Employers should be educated and aware of the signs of cannabis impairment.


Dependence on recreational cannabis can trigger a duty to accommodate, as long as the situation does not cause undue hardship to the employer.

In the case of cannabis use, undue hardship could take the following forms:

  • The employee is unable to perform their work safely
  • The employee's cognitive capabilities and judgment are affected, which impacts work performance

Workplace safety

Working under the influence can present health and safety issues for the impaired employee, other employees in the workplace, as well as the general public. Employers have a duty to provide a safe work environment. Vigilance is thus required.

Drug testing

Testing should only be used in limited circumstances.
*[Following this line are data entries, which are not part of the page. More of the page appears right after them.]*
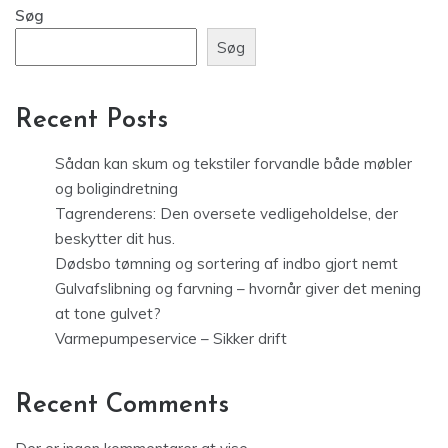
Søg
Søg
Recent Posts
Sådan kan skum og tekstiler forvandle både møbler
og boligindretning
Tagrenderens: Den oversete vedligeholdelse, der
beskytter dit hus.
Dødsbo tømning og sortering af indbo gjort nemt
Gulvafslibning og farvning – hvornår giver det mening
at tone gulvet?
Varmepumpeservice – Sikker drift
Recent Comments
Some examples are:

  • After an incident/accident;
  • For a safety-sensitive position;
  • If reasonable grounds exist to suspect that an employee is working under the influence of a drug.

Random or arbitrary testing should be avoided altogether safe for exceptional circumstances.

Be Ready

Here are some steps Canadian employers can take in light of the legalization of recreational cannabis:

  • Prohibit the smoking of cannabis in the workplace explicitly (in official policy and on signs in the workplace)
  • Amend or adopt the drug and alcohol policy to explicitly include cannabis (both medical and recreational)
  • Continue to apply current policies until the revised policies come into effect
  • Review the obligations with respect to reasonable accommodation and human rights
  • Hold compulsory internal training regarding the use of cannabis in the workplace
  • Take a proactive approach in preventing drug-related issues in the workplace rather than enforcing discipline reactively
  • Educate management on the use and the effects of cannabis in order to prevent stereotyping and prejudice associated with drug use, and to avoid engaging in wilful blindness towards an employee's potential addiction

Businesses with employees in more than one Canadian province must monitor provincial laws and regulations in order to adapt their policies and procedures according to each jurisdiction's specific set of rules.